# Hi every1!!



## Humeira (Sep 13, 2008)

My name is Humeira and I am originally from canada but moved to states last year. I got married thats why, I am in San francisco, CA. And I am new on this site. I have been on MAkeuptalk for almost 2-3 years now. Ihen I came across this site awhile ago. But I am just so used to go on MUT, I dont vivit this site too often. I think Specktra is really good too. Anywayz I am a make up freak ..I love love love make up. Love trying new things.
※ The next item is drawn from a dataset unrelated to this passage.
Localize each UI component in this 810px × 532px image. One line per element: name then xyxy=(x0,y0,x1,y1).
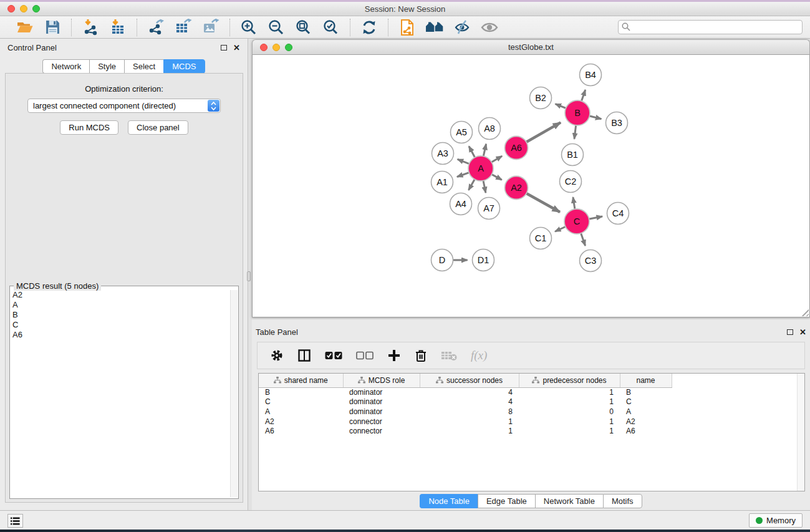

My fav. brands are MAC ofcorse then MUFE , Nars, Stila , Too Faced, Bobbi Brown, benefit and many more ...my god the list will never end hehehhe .. so I thought I should introduce myself here. 
hope to learn more from here ..
Humeira


----------



## nunu (Sep 13, 2008)

Welcome to Specktra.


----------



## MacAddict_Sami (Sep 13, 2008)

Welcome!!!


----------



## Susanne (Sep 13, 2008)




----------



## glam8babe (Sep 13, 2008)

welcome


----------



## TISH1124 (Sep 13, 2008)

Hello!


----------



## Lipglass*Lover* (Sep 13, 2008)

*~*Welcome to Specktra!!!!*~*


----------



## melliquor (Sep 13, 2008)

Welcome.


----------



## MrsRjizzle (Sep 13, 2008)

Welcome you will love it here!


----------



## Humeira (Sep 16, 2008)

thanks ..guys!!!


----------



## SparklingWaves (Sep 16, 2008)

Welcome!


----------